Optimal Fidelity Estimation from Binary Measurements for Discrete and Continuous Variable Systems

Estimating the fidelity between a desired target quantum state and an actual prepared state is essential for assessing the success of experiments. For pure target states, we use functional representations that can be measured directly and determine the number of copies of the prepared state needed for fidelity estimation. In continuous variable (CV) systems, we utilise the Wigner function, which can be measured via displaced parity measurements. We provide upper and lower bounds on the sample complexity required for fidelity estimation, considering the worst-case scenario across all possible prepared states.
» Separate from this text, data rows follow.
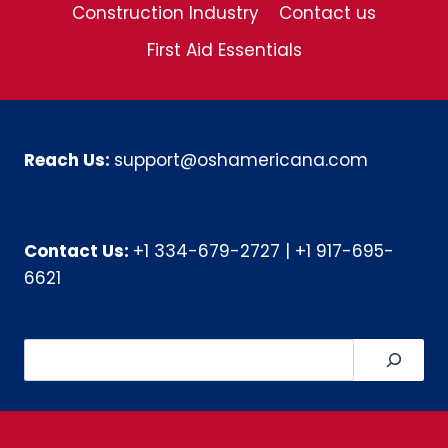
Construction Industry
Contact us
First Aid Essentials
Reach Us:
support@oshamericana.com
Contact Us:
+1 334-679-2727
|
+1 917-695-
6621
Search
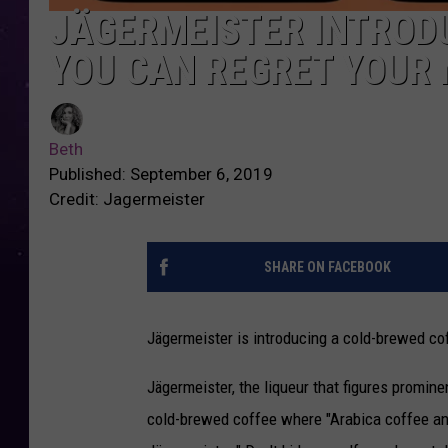
JÄGERMEISTER INTROD
YOU CAN REGRET YOUR 
Beth
Published: September 6, 2019
Credit: Jagermeister
SHARE ON FACEBOOK
Jägermeister is introducing a cold-brewed cof
Jägermeister, the liqueur that figures promine
cold-brewed coffee where "Arabica coffee and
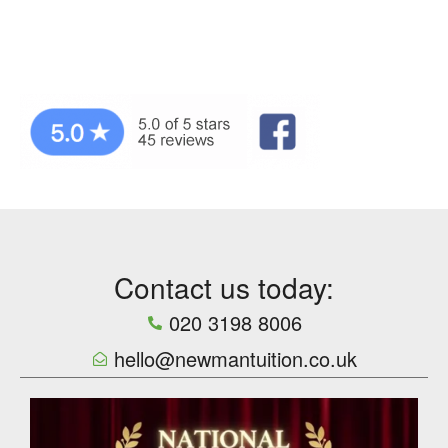
Contact us today:
020 3198 8006
hello@newmantuition.co.uk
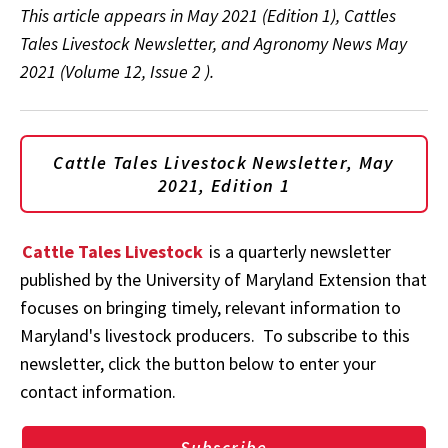
This article appears in May 2021 (Edition 1), Cattles
Tales Livestock Newsletter, and Agronomy News May
2021 (Volume 12, Issue 2 ).
Cattle Tales Livestock Newsletter, May
2021, Edition 1
Cattle Tales Livestock
is a quarterly newsletter
published by the University of Maryland Extension that
focuses on bringing timely, relevant information to
Maryland's livestock producers. To subscribe to this
newsletter, click the button below to enter your
contact information.
Subscribe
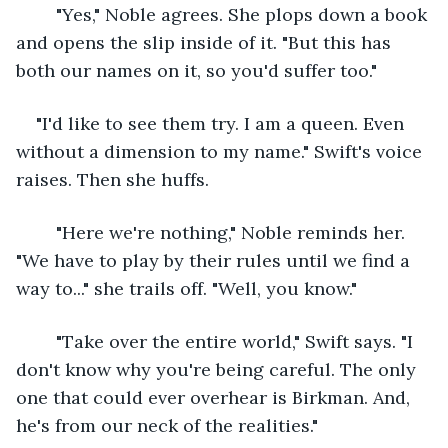
	"Yes," Noble agrees. She plops down a book 
and opens the slip inside of it. "But this has 
both our names on it, so you'd suffer too."
"I'd like to see them try. I am a queen. Even 
without a dimension to my name." Swift's voice 
raises. Then she huffs.
	"Here we're nothing," Noble reminds her. 
"We have to play by their rules until we find a 
way to..." she trails off. "Well, you know."
	"Take over the entire world," Swift says. "I 
don't know why you're being careful. The only 
one that could ever overhear is Birkman. And, 
he's from our neck of the realities."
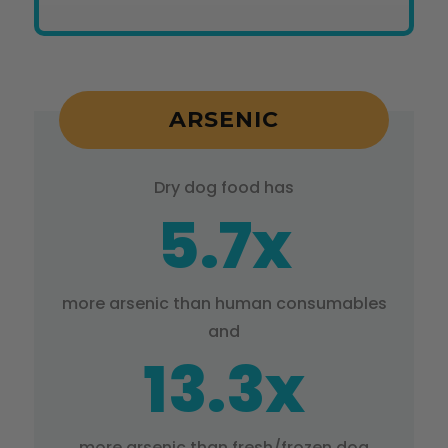
ARSENIC
Dry dog food has
5.7x
more arsenic than human consumables
and
13.3x
more arsenic than fresh/frozen dog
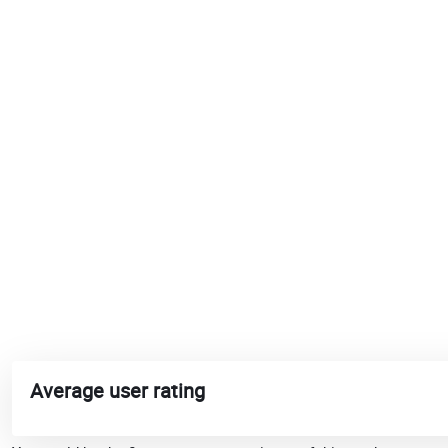
Average user rating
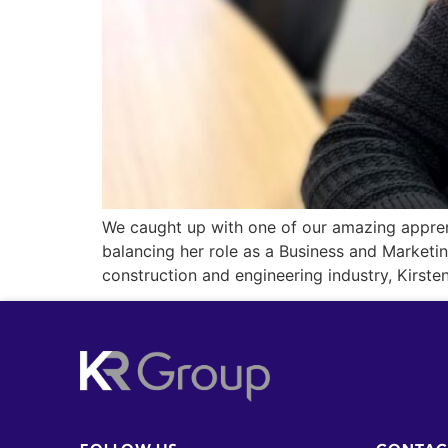
We caught up with one of our amazing apprent
balancing her role as a Business and Marketi
construction and engineering industry, Kirsten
For target states of particular interest, such as Fock and Gaussian states, we find that this sample complexity is characterised by the $L^1$-norm of the Wigner function, a measure of Wigner negativity widely studied in the literature, in particular in resource theories of quantum computation. For discrete variable systems consisting of $n$ qubits, we explore fidelity estimation protocols using Pauli string measurements. Similarly to the CV approach, the sample complexity is shown to be characterised by the $L^1$-norm of the characteristic function of the target state for both Haar random states and stabiliser states. Furthermore, in a general black box model, we prove that, for any target state, the optimal sample complexity for fidelity estimation is characterised by the smoothed $L^1$-norm of the target state. To the best of our knowledge, this is the first time the $L^1$-norm of the Wigner function provides a lower bound on the cost of some information processing task.